芸芸眾生中,最難留下蹤跡的,怕隻有農民了。在他們身上發生的故事,會隨時間和輩份的遷變而消逝;留下的木犁、鐮刀、斧頭亦隨現代文明的開展而遺忘在塵封的角落;甚至為數不多的幾張照片,也因後世子孫保存不善而發黃……然而,蹤跡肯定是有的。哪怕這些蹤跡最終保留不下來,更寫不進史書,但他們從不氣餒,按自己的活法、自己的生活準則真實地生活著每一天。
1998年夏回鄉,遇到一位少時同窗,當年能說會道,做班長,是我們這群戴不上紅領巾的頑童的崇拜對象。小學畢業回家務農。十五年後再見麵時,他一手牽著個戴紅領巾的孩子,另一隻手騰出來端酒,隻見得半碗半碗猛灌,於劈裏啪啦嚼肉的間隙裏抱怨這個地球氣候太壞,不是大旱就是暴雨。他期望值很高地說:“總有一天地球翻個身,又從原始社會開始,那日子才真小錯!”說話時他一臉真誠,使人相信地球今晚上就翻身,明人就可以進入原始社會。農村生活的單調幾乎是絕對的。過去兩畝耕地一頭牛,老婆孩子熱炕頭,而今又在上麵加入太陽能洗澡器,閉路電視中的武俠言情三級片。視野由田野縮小到家,再由家縮小到電視機前。一步一步縮小,小到一定程度,做個地球翻身就到原始社會從頭再來的夢也就在情理之中了。
在橫斷山區一座礦山上有個大老板,他到底有多少錢,誰也說不準。在一年的時間裏,包括由一家銀行出麵組織的十幾個開礦公司來跟他競爭,都被他三下一除二拿下。當我見到他時,他正在訓幾個大青楓樹下乘涼小賭的工人。

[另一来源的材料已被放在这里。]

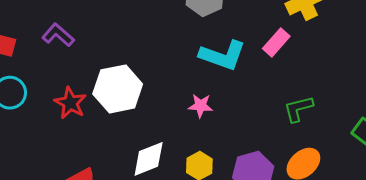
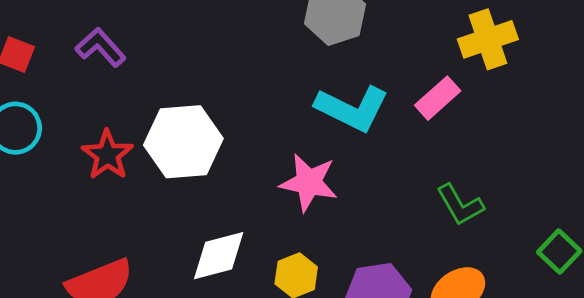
pink star: (201, 106) -> (309, 183), size x1.5
green L-shape: (298, 109) -> (460, 205), turned -112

“你們一天掙幾個錢?”(這些人每天工資25元)“有多少羊子攆不上山?”(即“有多少錢用不完”)“要賭跟老子賭!”“你婆娘娃兒還對你指望個啥!”“老子都賭不起,你算老幾?”……聽聽,一針見血不一針見血。其實,他也曾經賭過,三十年前,把生產隊的十頭耕牛輸掉;他也曾經嫖過,把自己女人和兒女都氣得跟別人走了。之後他像其他因賭因嫖而隻剩下自己的人一樣,一無所有。聽說接下來他大睡七天七夜。也許他成功於這七天的痛定思痛。幾天後,他挑起一副最原始的爆米花機,從這個鄉村到那個鄉村。以爆米花為起點,他趕馬車、辦板鴨廠、辦大理石廠……到擁有這座方圓三十平方公裏的礦山。

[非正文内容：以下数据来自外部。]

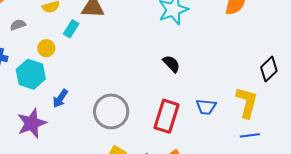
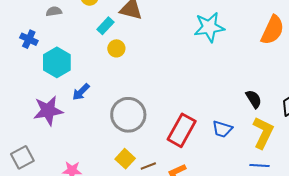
yellow circle: (46, 48) -> (116, 48), moved
black semicircle: (171, 64) -> (254, 99), moved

他明天是不是依舊還擁有礦山,這似乎不太重要。重要的是他曾經滄海而產生的除卻巫山不是雲的人生經驗。他礦上的工人有這麼一句話:“既恨他,又怕他,又打心眼裏尊敬他感激他!”也許對於這位有五十三年人生經曆的光杆司令,這就是他留下的蹤跡。轉過頭來看看那些花天酒地、燈紅酒綠、以車代步、粉袖盈天的場景,他的故事,雖不能(或無法)鑒前世之興衰,卻能考你我之得失。但願人生不要太離譜。人們談到命運時總是很恭敬,以為冥冥中真有神靈。

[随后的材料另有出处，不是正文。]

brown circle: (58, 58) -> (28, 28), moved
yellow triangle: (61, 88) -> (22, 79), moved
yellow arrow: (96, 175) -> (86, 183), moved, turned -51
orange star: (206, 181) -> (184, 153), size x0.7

是麼?姑且相信人生有“命”,那麼“運”絕對在自己手中。比如,當官當得好好的,他偏要搞歪門邪道;發財當老板誌得意滿,他偏鑽鑽法律的空子;做司機蠻寫意,他偏開飛車……如此等等,留下些歎息,讓人評說。
農村人大多敬神,在堂屋正中供神龕,是天地君親師吃冷豬肉的地方。神龕題額上是“祖德流芳”這類的讚譽。既然是“祖德”,卻又兼供“天、地、君、師”,這有點不倫不類。而且,說真的,這有點幽默。把活著的人所幹的一切榮辱功過、得意失寵、順境逆境……全歸咎於祖宗的福蔭,這本身就很幽默。一方麵真實地創造著未來,另一方麵念念不忘過去的“祖德”,長期處於進退維艱的境地,這又是一層幽默。
然而,即使曆史的觸須從不光顧,他們卻真實而認真地寫著各自的曆史,或硬實,或無聊,或悲悲壯壯轟轟烈烈,或淒淒慘慘冷冷清清。——他們生命的全部也許僅止於此罷。千百年來誰改變過他們!他們又何嚐改變過!